When I was studying A-level in Bath, split-grade printng was demonstrated, in a rather simple and mechanical way and although I tried it I didn't see any benefit at the time over printing at a single grade. More recently I was given as a present a copy of a book entitled Way Beyond Monochrome by Lambrecht & Woodhouse, which contains some very good chapters on split-grade printing. I also stumbled across an interesting article by Les Mclean. These both inspired me to try again, properly.
Colour printing is made harder because I'm colour blind, although I have done incredibly badly in colour-blindness tests, in everyday life it hasn't been such a problem, but it is obviously a handicap when it comes to identifying a colour cast in the darkroom. Sometimes I ask the opinion of other darkroom users or, since I can usually tell whether a print is too warm or too cold, I print in all the principle "warmer" or "colder" directions and am usually then able to see which direction is removing the veil of the colour cast.

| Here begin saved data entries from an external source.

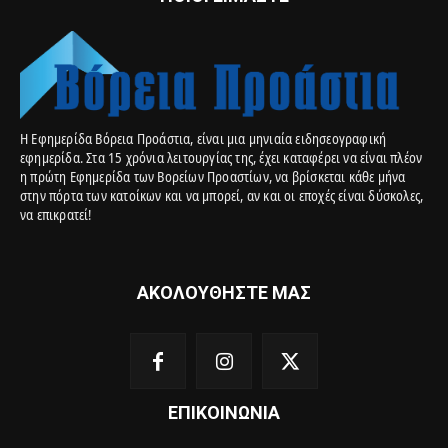
Η Εφημερίδα Βόρεια Προάστια, είναι μια μηνιαία ειδησεογραφική
εφημερίδα. Στα 15 χρόνια λειτουργίας της, έχει καταφέρει να είναι πλέον
η πρώτη Εφημερίδα των Βορείων Προαστίων, να βρίσκεται κάθε μήνα
στην πόρτα των κατοίκων και να μπορεί, αν και οι εποχές είναι δύσκολες,
να επικρατεί!
ΑΚΟΛΟΥΘΗΣΤΕ ΜΑΣ
ΕΠΙΚΟΙΝΩΝΙΑ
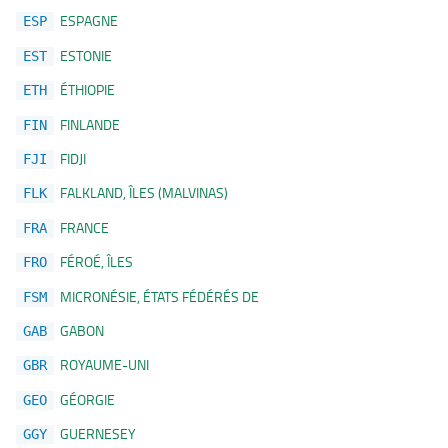
ESPAGNE
ESP
ESTONIE
EST
ÉTHIOPIE
ETH
FINLANDE
FIN
FIDJI
FJI
FALKLAND, ÎLES (MALVINAS)
FLK
FRANCE
FRA
FÉROÉ, ÎLES
FRO
MICRONÉSIE, ÉTATS FÉDÉRÉS DE
FSM
GABON
GAB
ROYAUME-UNI
GBR
GÉORGIE
GEO
GUERNESEY
GGY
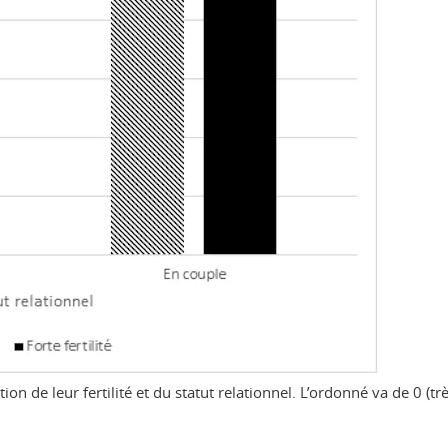
on de leur fertilité et du statut relationnel. L’ordonné va de 0 (tr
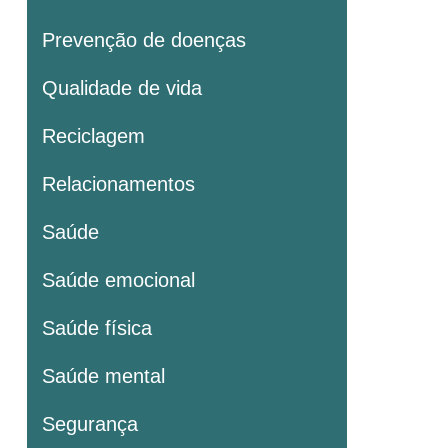
Prevenção de doenças
Qualidade de vida
Reciclagem
Relacionamentos
Saúde
Saúde emocional
Saúde física
Saúde mental
Segurança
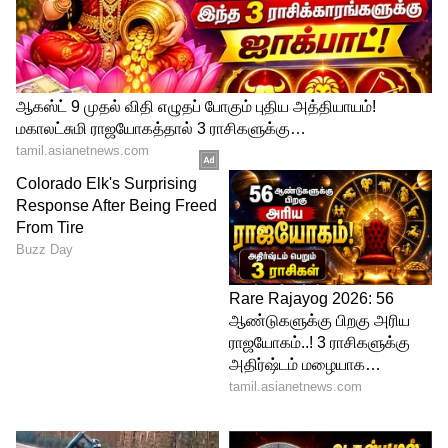
நீது டேவிட் (தலைவர்), ரேணு மார்கரெட்,
ஆர்த்தி வைத்யா, கல்பனா வெங்கடாச்சார்,
ஷ்யாமா டி ஷா
ஜூனியர் கிரிக்கெட் கமிட்டி:
வி.எஸ்.திலக் நாயுடு (தலைவர்), ரணதேப்
போஸ், ஹர்விந்தர் சிங் சோதி, பதிக் படேல்,
கிருஷேன் மோகன்.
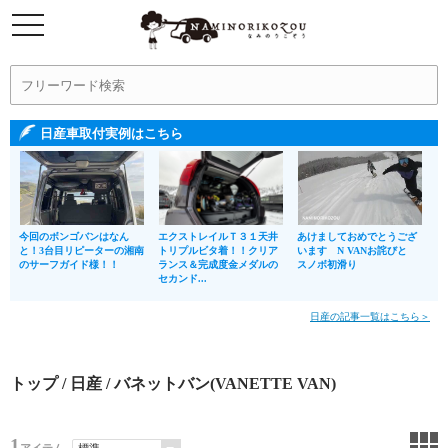
日産車取付実例はこちら
今回のボンゴバンはなん
エクストレイルＴ３１天井
あけましておめでとうござ
と！3台目リピーターの湘南
トリプルビタ着！！クリア
います N VANお詫びと
のサーフガイド様！！
ランス＆完成度金メダルの
スノボ初滑り
セカンド...
日産の記事一覧はこちら＞
トップ
/
日産
/ バネットバン(VANETTE VAN)
1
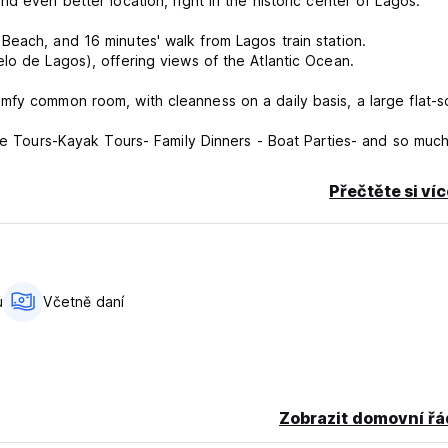
d even better location, right in the historic center of Lagos.
Beach, and 16 minutes' walk from Lagos train station.
lo de Lagos), offering views of the Atlantic Ocean.
mfy common room, with cleanness on a daily basis, a large flat-
ike Tours-Kayak Tours- Family Dinners - Boat Parties- and so muc
Přečtěte si ví
u
Včetně daní
Zobrazit domovní řá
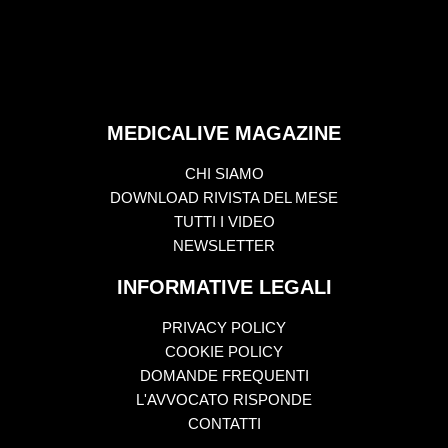
MEDICALIVE MAGAZINE
CHI SIAMO
DOWNLOAD RIVISTA DEL MESE
TUTTI I VIDEO
NEWSLETTER
INFORMATIVE LEGALI
PRIVACY POLICY
COOKIE POLICY
DOMANDE FREQUENTI
L'AVVOCATO RISPONDE
CONTATTI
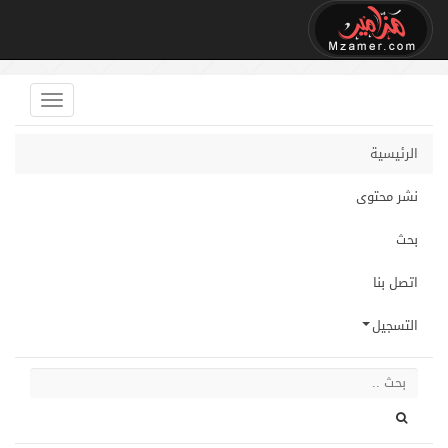
الرئيسية
نشر محتوى
بحث
اتصل بنا
التسجيل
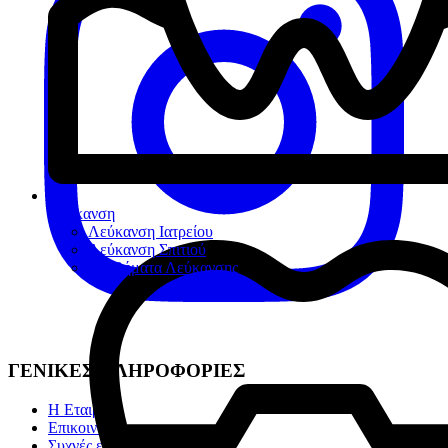
Λεύκανση
Λεύκανση Ιατρείου
Λεύκανση Σπιτιού
Βοηθήματα Λεύκανσης
ΓΕΝΙΚΕΣ ΠΛΗΡΟΦΟΡΙΕΣ
Η Εταιρία
Επικοινωνία
Συχνές ερωτήσεις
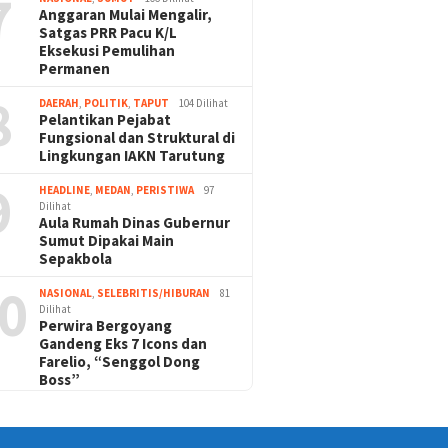
7
Anggaran Mulai Mengalir,
Satgas PRR Pacu K/L
Eksekusi Pemulihan
Permanen
8
DAERAH
,
POLITIK
,
TAPUT
104 Dilihat
Pelantikan Pejabat
Fungsional dan Struktural di
Lingkungan IAKN Tarutung
9
HEADLINE
,
MEDAN
,
PERISTIWA
97
Dilihat
Aula Rumah Dinas Gubernur
Sumut Dipakai Main
Sepakbola
0
NASIONAL
,
SELEBRITIS/HIBURAN
81
Dilihat
Perwira Bergoyang
Gandeng Eks 7 Icons dan
Farelio, “Senggol Dong
Boss”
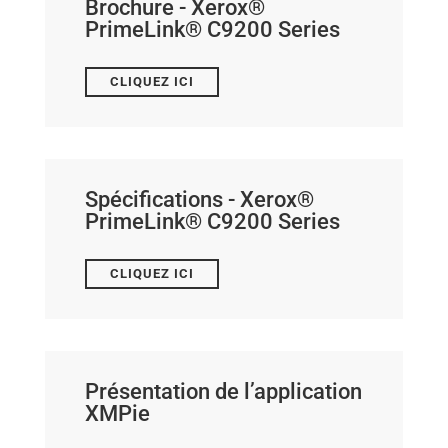
Brochure - Xerox®
PrimeLink® C9200 Series
CLIQUEZ ICI
Spécifications - Xerox®
PrimeLink® C9200 Series
CLIQUEZ ICI
Présentation de l’application
XMPie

For black and white I have always used Ilford Multi-Grade IV, work prints and prints for scanning on resin-coated and exhibition work printed on fibre-base. Fairly recently I've started selenium toning prints for longevity and to increase the maximum black of fibre prints.
Regards colour papers I usually use the Kodak portra papers for the choice of contrast that the range of papers gives.
Some of the images illustrating articles were taken with digital cameras, but I don't own one myself. Every image in the gallery's a scan of a silver print. I enjoy the magic of a darkroom too much to make much more use of digital methods than that, it's convenient.